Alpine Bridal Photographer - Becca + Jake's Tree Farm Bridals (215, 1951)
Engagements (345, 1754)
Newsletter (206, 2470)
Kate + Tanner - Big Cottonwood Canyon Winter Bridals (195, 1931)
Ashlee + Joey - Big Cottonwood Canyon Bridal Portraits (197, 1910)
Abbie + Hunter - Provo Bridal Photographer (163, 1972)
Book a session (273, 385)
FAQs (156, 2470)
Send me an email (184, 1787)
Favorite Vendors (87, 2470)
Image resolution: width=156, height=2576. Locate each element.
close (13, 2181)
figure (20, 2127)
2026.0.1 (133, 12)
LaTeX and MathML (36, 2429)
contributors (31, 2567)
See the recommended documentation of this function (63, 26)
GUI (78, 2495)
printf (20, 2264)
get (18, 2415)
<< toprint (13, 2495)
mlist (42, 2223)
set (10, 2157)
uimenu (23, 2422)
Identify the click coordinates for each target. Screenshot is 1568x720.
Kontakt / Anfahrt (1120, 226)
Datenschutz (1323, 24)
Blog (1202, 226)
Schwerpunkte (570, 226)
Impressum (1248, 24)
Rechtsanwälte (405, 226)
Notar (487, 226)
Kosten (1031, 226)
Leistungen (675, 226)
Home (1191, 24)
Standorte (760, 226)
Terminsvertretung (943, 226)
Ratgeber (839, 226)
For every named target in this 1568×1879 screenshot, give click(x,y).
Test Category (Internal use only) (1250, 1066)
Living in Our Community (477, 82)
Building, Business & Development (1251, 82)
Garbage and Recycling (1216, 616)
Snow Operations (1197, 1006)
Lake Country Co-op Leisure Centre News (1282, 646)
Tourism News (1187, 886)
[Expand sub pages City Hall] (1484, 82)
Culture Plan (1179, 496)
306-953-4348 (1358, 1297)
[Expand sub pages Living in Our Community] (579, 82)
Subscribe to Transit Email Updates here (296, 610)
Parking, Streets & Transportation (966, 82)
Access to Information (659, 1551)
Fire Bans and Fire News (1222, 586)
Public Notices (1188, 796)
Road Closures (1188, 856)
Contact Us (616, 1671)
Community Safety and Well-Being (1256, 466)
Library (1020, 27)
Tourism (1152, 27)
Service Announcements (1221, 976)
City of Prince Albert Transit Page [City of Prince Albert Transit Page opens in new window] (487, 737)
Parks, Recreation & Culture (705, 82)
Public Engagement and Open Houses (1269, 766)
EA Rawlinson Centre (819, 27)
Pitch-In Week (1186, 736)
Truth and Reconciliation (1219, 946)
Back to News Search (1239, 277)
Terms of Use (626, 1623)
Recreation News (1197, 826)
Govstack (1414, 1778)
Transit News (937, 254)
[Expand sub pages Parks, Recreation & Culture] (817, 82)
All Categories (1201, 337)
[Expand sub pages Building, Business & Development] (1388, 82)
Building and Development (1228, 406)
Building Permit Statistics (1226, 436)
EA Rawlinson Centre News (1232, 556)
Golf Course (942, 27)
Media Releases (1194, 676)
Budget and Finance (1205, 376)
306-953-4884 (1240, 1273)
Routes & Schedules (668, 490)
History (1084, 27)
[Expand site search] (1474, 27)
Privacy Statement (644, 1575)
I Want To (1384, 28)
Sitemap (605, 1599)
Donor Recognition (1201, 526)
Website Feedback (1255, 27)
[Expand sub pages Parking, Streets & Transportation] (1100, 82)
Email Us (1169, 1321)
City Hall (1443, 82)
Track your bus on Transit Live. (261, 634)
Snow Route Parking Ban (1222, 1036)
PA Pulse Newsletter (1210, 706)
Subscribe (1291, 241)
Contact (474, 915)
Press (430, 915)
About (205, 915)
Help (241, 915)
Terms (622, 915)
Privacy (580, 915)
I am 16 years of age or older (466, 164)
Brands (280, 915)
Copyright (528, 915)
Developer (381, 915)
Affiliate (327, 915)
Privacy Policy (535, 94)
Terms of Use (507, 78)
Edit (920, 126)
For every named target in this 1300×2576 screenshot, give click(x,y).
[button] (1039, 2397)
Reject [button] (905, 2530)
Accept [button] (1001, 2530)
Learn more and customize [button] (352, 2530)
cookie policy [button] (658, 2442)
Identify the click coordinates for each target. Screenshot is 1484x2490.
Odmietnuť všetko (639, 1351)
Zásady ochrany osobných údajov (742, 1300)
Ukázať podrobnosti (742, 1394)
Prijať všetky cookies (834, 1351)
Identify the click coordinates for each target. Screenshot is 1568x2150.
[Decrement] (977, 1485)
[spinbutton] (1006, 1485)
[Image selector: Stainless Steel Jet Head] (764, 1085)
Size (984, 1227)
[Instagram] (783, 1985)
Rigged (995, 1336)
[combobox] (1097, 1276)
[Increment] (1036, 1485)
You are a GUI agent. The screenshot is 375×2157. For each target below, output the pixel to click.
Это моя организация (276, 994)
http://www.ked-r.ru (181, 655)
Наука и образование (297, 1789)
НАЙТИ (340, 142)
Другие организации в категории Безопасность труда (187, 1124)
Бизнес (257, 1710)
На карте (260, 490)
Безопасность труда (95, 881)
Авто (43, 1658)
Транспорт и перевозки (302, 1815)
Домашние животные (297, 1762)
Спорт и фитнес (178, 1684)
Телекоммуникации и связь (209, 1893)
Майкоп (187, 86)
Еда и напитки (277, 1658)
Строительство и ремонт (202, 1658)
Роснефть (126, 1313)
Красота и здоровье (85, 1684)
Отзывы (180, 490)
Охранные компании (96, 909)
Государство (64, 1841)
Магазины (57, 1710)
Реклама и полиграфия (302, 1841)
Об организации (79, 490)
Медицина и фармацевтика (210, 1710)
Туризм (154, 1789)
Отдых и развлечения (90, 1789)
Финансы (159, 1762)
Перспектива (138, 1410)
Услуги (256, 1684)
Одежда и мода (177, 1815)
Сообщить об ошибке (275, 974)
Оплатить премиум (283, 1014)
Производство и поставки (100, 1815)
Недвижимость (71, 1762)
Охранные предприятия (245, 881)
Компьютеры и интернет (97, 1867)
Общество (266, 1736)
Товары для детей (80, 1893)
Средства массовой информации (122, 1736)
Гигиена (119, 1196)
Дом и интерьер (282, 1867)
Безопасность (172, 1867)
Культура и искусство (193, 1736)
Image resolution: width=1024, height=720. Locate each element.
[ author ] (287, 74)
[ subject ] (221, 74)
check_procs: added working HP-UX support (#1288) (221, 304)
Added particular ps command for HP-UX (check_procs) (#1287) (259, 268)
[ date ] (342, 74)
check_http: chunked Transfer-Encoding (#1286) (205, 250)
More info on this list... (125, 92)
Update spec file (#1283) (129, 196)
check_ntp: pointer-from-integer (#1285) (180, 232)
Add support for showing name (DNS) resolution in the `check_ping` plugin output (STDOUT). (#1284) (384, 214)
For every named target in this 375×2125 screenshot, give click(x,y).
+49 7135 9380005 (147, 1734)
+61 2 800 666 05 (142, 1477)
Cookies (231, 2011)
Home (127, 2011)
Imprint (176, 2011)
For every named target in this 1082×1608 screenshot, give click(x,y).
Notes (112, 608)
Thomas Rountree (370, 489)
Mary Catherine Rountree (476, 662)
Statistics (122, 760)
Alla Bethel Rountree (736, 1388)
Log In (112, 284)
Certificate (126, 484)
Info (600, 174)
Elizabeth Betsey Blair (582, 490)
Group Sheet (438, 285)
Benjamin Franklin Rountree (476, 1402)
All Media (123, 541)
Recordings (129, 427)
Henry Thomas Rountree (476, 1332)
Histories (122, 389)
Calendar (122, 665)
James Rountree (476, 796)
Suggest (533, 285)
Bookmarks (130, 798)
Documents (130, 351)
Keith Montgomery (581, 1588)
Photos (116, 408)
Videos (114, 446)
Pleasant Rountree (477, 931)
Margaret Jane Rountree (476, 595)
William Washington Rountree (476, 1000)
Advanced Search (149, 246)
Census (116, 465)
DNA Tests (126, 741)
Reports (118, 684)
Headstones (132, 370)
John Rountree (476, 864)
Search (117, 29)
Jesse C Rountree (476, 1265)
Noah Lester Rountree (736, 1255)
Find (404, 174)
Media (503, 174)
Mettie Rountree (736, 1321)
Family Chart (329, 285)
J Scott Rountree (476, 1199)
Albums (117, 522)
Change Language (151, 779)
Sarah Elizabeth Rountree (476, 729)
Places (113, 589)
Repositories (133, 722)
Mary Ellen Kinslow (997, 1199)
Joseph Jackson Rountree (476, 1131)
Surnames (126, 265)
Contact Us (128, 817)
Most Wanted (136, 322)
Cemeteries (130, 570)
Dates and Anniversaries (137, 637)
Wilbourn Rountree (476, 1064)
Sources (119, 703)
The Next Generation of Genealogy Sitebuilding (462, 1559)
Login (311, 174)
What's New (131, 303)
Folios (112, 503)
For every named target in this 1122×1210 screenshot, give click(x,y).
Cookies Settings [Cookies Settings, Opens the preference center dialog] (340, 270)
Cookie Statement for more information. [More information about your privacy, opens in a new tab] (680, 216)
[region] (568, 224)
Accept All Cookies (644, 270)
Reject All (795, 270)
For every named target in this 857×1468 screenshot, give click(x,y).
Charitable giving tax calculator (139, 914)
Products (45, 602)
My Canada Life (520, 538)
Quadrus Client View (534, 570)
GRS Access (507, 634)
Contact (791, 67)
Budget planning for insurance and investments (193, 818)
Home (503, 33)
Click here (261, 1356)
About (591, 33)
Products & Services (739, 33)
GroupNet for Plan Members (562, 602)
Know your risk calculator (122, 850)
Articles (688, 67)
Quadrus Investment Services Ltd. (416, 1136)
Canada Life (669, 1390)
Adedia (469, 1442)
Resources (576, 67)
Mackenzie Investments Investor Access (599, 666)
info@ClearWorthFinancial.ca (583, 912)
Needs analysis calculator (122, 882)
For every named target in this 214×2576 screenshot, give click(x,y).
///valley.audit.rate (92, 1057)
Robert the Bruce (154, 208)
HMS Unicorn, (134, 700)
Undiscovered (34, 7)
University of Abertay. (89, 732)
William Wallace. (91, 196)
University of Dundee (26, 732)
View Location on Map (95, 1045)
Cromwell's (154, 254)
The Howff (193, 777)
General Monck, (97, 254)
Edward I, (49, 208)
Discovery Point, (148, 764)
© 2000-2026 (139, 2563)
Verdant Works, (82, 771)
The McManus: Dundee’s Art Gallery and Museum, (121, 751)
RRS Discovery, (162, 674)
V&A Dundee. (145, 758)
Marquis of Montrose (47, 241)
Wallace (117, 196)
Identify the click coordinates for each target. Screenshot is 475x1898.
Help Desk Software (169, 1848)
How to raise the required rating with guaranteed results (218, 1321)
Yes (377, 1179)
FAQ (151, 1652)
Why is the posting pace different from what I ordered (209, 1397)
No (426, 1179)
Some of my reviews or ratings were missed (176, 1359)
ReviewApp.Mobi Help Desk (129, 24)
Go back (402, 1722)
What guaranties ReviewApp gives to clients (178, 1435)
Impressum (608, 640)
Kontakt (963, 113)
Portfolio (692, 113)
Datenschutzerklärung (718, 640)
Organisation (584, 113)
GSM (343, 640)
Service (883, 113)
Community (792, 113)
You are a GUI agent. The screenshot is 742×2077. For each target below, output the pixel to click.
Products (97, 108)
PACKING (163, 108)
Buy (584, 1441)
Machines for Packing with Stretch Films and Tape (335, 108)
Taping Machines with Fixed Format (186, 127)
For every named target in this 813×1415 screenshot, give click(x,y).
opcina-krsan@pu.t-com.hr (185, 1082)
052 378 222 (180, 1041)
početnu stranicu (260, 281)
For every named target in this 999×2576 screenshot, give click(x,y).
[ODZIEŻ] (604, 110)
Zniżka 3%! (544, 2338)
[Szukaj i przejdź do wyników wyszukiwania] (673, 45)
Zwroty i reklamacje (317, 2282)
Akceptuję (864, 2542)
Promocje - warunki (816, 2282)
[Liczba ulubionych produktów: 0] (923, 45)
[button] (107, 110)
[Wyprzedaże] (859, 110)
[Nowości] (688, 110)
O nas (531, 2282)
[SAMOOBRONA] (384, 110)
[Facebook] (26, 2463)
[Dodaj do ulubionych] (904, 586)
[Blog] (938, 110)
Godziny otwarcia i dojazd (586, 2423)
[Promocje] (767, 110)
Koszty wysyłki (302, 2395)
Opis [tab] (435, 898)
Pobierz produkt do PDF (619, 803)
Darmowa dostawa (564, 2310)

WHAT TO WORK ON >>
Please restate, word for word, the lines of the entries that run from the first line through the one holding "Ashlee + Joey", and add nothing.

TASK ANSWER >>
Alpine Bridal Photographer - Becca + Jake's Tree Farm Bridals (215, 1951)
Engagements (345, 1754)
Newsletter (206, 2470)
Kate + Tanner - Big Cottonwood Canyon Winter Bridals (195, 1931)
Ashlee + Joey - Big Cottonwood Canyon Bridal Portraits (197, 1910)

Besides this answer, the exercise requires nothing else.